Come è stato condotto lo studio e cosa hanno trovato
La ricerca ha monitorato su larga scala le abitudini alimentari e i parametri ematici dei partecipanti, incrociando questi dati con i profili genetici. Questa combinazione ha permesso di mettere a fuoco il legame tra dieta, genetica e declino cognitivo con grande precisione. Il fatto che i risultati siano stati coerenti sia tra le donne che tra gli uomini rafforza la solidità delle conclusioni.
Gli esperti sottolineano che la riduzione del rischio è particolarmente significativa per chi ha un patrimonio genetico più fragile. I dati aprono la strada a strategie alimentari mirate per prevenire la demenza in chi è più a rischio.
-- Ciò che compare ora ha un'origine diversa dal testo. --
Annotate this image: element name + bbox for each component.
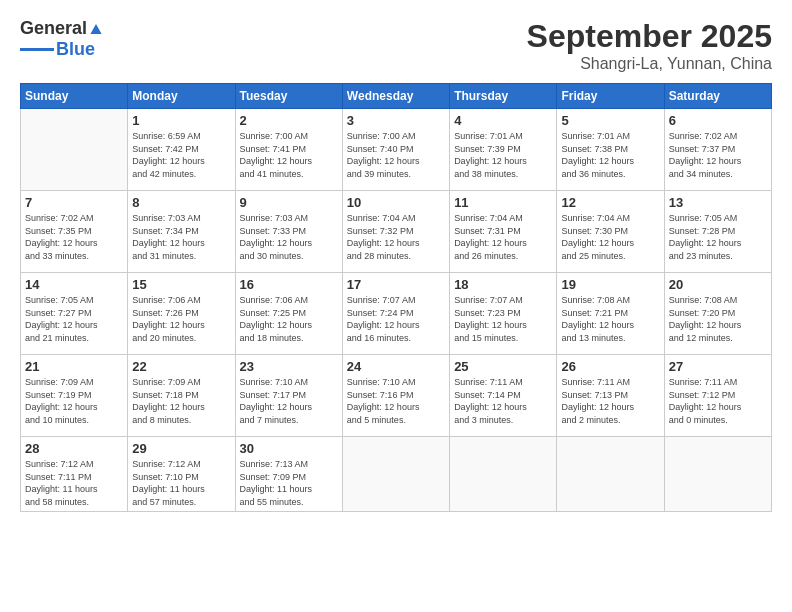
- day-info: Sunrise: 7:05 AM Sunset: 7:28 PM Dayligh…: [669, 212, 767, 262]
- day-info: Sunrise: 7:09 AM Sunset: 7:19 PM Dayligh…: [25, 376, 123, 426]
- day-cell: 21Sunrise: 7:09 AM Sunset: 7:19 PM Dayli…: [21, 355, 128, 437]
- day-number: 29: [132, 441, 230, 456]
- day-info: Sunrise: 7:00 AM Sunset: 7:41 PM Dayligh…: [240, 130, 338, 180]
- day-info: Sunrise: 7:04 AM Sunset: 7:31 PM Dayligh…: [454, 212, 552, 262]
- col-header-sunday: Sunday: [21, 84, 128, 109]
- day-cell: 5Sunrise: 7:01 AM Sunset: 7:38 PM Daylig…: [557, 109, 664, 191]
- day-number: 12: [561, 195, 659, 210]
- day-info: Sunrise: 7:07 AM Sunset: 7:24 PM Dayligh…: [347, 294, 445, 344]
- day-number: 10: [347, 195, 445, 210]
- day-cell: 20Sunrise: 7:08 AM Sunset: 7:20 PM Dayli…: [664, 273, 771, 355]
- logo: General Blue: [20, 18, 103, 60]
- day-number: 14: [25, 277, 123, 292]
- day-cell: 16Sunrise: 7:06 AM Sunset: 7:25 PM Dayli…: [235, 273, 342, 355]
- day-number: 9: [240, 195, 338, 210]
- day-number: 3: [347, 113, 445, 128]
- week-row-3: 14Sunrise: 7:05 AM Sunset: 7:27 PM Dayli…: [21, 273, 772, 355]
- day-cell: 29Sunrise: 7:12 AM Sunset: 7:10 PM Dayli…: [128, 437, 235, 512]
- day-cell: 1Sunrise: 6:59 AM Sunset: 7:42 PM Daylig…: [128, 109, 235, 191]
- day-cell: 19Sunrise: 7:08 AM Sunset: 7:21 PM Dayli…: [557, 273, 664, 355]
- day-info: Sunrise: 7:03 AM Sunset: 7:34 PM Dayligh…: [132, 212, 230, 262]
- day-cell: 11Sunrise: 7:04 AM Sunset: 7:31 PM Dayli…: [450, 191, 557, 273]
- day-number: 25: [454, 359, 552, 374]
- day-info: Sunrise: 7:08 AM Sunset: 7:20 PM Dayligh…: [669, 294, 767, 344]
- day-info: Sunrise: 7:11 AM Sunset: 7:13 PM Dayligh…: [561, 376, 659, 426]
- header: General Blue September 2025 Shangri-La, …: [20, 18, 772, 73]
- day-info: Sunrise: 7:12 AM Sunset: 7:10 PM Dayligh…: [132, 458, 230, 508]
- logo-general-text: General: [20, 18, 87, 39]
- day-cell: 23Sunrise: 7:10 AM Sunset: 7:17 PM Dayli…: [235, 355, 342, 437]
- day-number: 21: [25, 359, 123, 374]
- col-header-saturday: Saturday: [664, 84, 771, 109]
- day-cell: 18Sunrise: 7:07 AM Sunset: 7:23 PM Dayli…: [450, 273, 557, 355]
- day-number: 18: [454, 277, 552, 292]
- day-cell: 14Sunrise: 7:05 AM Sunset: 7:27 PM Dayli…: [21, 273, 128, 355]
- day-cell: 9Sunrise: 7:03 AM Sunset: 7:33 PM Daylig…: [235, 191, 342, 273]
- day-cell: 12Sunrise: 7:04 AM Sunset: 7:30 PM Dayli…: [557, 191, 664, 273]
- day-info: Sunrise: 7:11 AM Sunset: 7:12 PM Dayligh…: [669, 376, 767, 426]
- day-number: 30: [240, 441, 338, 456]
- day-number: 13: [669, 195, 767, 210]
- day-number: 26: [561, 359, 659, 374]
- day-number: 20: [669, 277, 767, 292]
- day-info: Sunrise: 7:11 AM Sunset: 7:14 PM Dayligh…: [454, 376, 552, 426]
- logo-icon: [89, 22, 103, 36]
- day-info: Sunrise: 7:10 AM Sunset: 7:16 PM Dayligh…: [347, 376, 445, 426]
- day-number: 16: [240, 277, 338, 292]
- day-info: Sunrise: 7:13 AM Sunset: 7:09 PM Dayligh…: [240, 458, 338, 508]
- day-info: Sunrise: 7:09 AM Sunset: 7:18 PM Dayligh…: [132, 376, 230, 426]
- day-info: Sunrise: 7:07 AM Sunset: 7:23 PM Dayligh…: [454, 294, 552, 344]
- logo-text: General: [20, 18, 103, 39]
- day-number: 5: [561, 113, 659, 128]
- day-cell: [450, 437, 557, 512]
- day-cell: 24Sunrise: 7:10 AM Sunset: 7:16 PM Dayli…: [342, 355, 449, 437]
- day-info: Sunrise: 7:06 AM Sunset: 7:26 PM Dayligh…: [132, 294, 230, 344]
- day-number: 17: [347, 277, 445, 292]
- day-info: Sunrise: 6:59 AM Sunset: 7:42 PM Dayligh…: [132, 130, 230, 180]
- week-row-4: 21Sunrise: 7:09 AM Sunset: 7:19 PM Dayli…: [21, 355, 772, 437]
- logo-blue-text: Blue: [56, 39, 95, 60]
- day-info: Sunrise: 7:06 AM Sunset: 7:25 PM Dayligh…: [240, 294, 338, 344]
- day-number: 11: [454, 195, 552, 210]
- day-cell: 22Sunrise: 7:09 AM Sunset: 7:18 PM Dayli…: [128, 355, 235, 437]
- day-info: Sunrise: 7:04 AM Sunset: 7:30 PM Dayligh…: [561, 212, 659, 262]
- page: General Blue September 2025 Shangri-La, …: [0, 0, 792, 612]
- day-cell: 6Sunrise: 7:02 AM Sunset: 7:37 PM Daylig…: [664, 109, 771, 191]
- day-cell: 26Sunrise: 7:11 AM Sunset: 7:13 PM Dayli…: [557, 355, 664, 437]
- day-cell: 13Sunrise: 7:05 AM Sunset: 7:28 PM Dayli…: [664, 191, 771, 273]
- day-number: 22: [132, 359, 230, 374]
- day-number: 24: [347, 359, 445, 374]
- day-info: Sunrise: 7:05 AM Sunset: 7:27 PM Dayligh…: [25, 294, 123, 344]
- day-info: Sunrise: 7:10 AM Sunset: 7:17 PM Dayligh…: [240, 376, 338, 426]
- title-block: September 2025 Shangri-La, Yunnan, China: [527, 18, 772, 73]
- day-number: 1: [132, 113, 230, 128]
- day-info: Sunrise: 7:08 AM Sunset: 7:21 PM Dayligh…: [561, 294, 659, 344]
- day-cell: 3Sunrise: 7:00 AM Sunset: 7:40 PM Daylig…: [342, 109, 449, 191]
- location-title: Shangri-La, Yunnan, China: [527, 55, 772, 73]
- day-number: 4: [454, 113, 552, 128]
- day-info: Sunrise: 7:00 AM Sunset: 7:40 PM Dayligh…: [347, 130, 445, 180]
- col-header-wednesday: Wednesday: [342, 84, 449, 109]
- day-cell: 4Sunrise: 7:01 AM Sunset: 7:39 PM Daylig…: [450, 109, 557, 191]
- day-cell: 28Sunrise: 7:12 AM Sunset: 7:11 PM Dayli…: [21, 437, 128, 512]
- day-info: Sunrise: 7:12 AM Sunset: 7:11 PM Dayligh…: [25, 458, 123, 508]
- col-header-friday: Friday: [557, 84, 664, 109]
- day-number: 28: [25, 441, 123, 456]
- day-info: Sunrise: 7:02 AM Sunset: 7:35 PM Dayligh…: [25, 212, 123, 262]
- week-row-2: 7Sunrise: 7:02 AM Sunset: 7:35 PM Daylig…: [21, 191, 772, 273]
- day-cell: 10Sunrise: 7:04 AM Sunset: 7:32 PM Dayli…: [342, 191, 449, 273]
- day-cell: 8Sunrise: 7:03 AM Sunset: 7:34 PM Daylig…: [128, 191, 235, 273]
- week-row-5: 28Sunrise: 7:12 AM Sunset: 7:11 PM Dayli…: [21, 437, 772, 512]
- day-cell: [21, 109, 128, 191]
- day-cell: 7Sunrise: 7:02 AM Sunset: 7:35 PM Daylig…: [21, 191, 128, 273]
- col-header-monday: Monday: [128, 84, 235, 109]
- day-cell: [664, 437, 771, 512]
- day-cell: [557, 437, 664, 512]
- week-row-1: 1Sunrise: 6:59 AM Sunset: 7:42 PM Daylig…: [21, 109, 772, 191]
- svg-marker-0: [90, 24, 101, 34]
- day-cell: [342, 437, 449, 512]
- day-info: Sunrise: 7:02 AM Sunset: 7:37 PM Dayligh…: [669, 130, 767, 180]
- col-header-thursday: Thursday: [450, 84, 557, 109]
- day-number: 27: [669, 359, 767, 374]
- day-number: 15: [132, 277, 230, 292]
Così, la dieta mediterranea non è solo uno stile di vita salutare, ma un vero strumento per proteggere il cervello, soprattutto in presenza di una predisposizione genetica.
Prevenire il declino cognitivo: un ruolo chiave per l’alimentazione
I risultati suggeriscono che cambiare l’alimentazione può diventare un punto fondamentale nella lotta all’Alzheimer, specie considerando che la malattia si manifesta soprattutto in età avanzata. La dieta mediterranea propone un modello ricco di nutrienti antinfiammatori e antiossidanti, che probabilmente aiutano a proteggere le cellule nervose.
Chi ha varianti genetiche ad alto rischio può trarre un vantaggio concreto da scelte alimentari attente, riducendo così le possibilità di sviluppare demenza. L’alimentazione si affianca quindi alla ricerca genetica, offrendo un modo pratico e non invasivo per gestire il rischio. Studi futuri potrebbero approfondire come rafforzare ancora di più questa protezione naturale attraverso la dieta.
Questi risultati, confermati da centri di ricerca di livello internazionale, segnano un passo avanti nella prevenzione delle malattie neurodegenerative e indicano nella dieta mediterranea uno strumento concreto per migliorare la qualità della vita.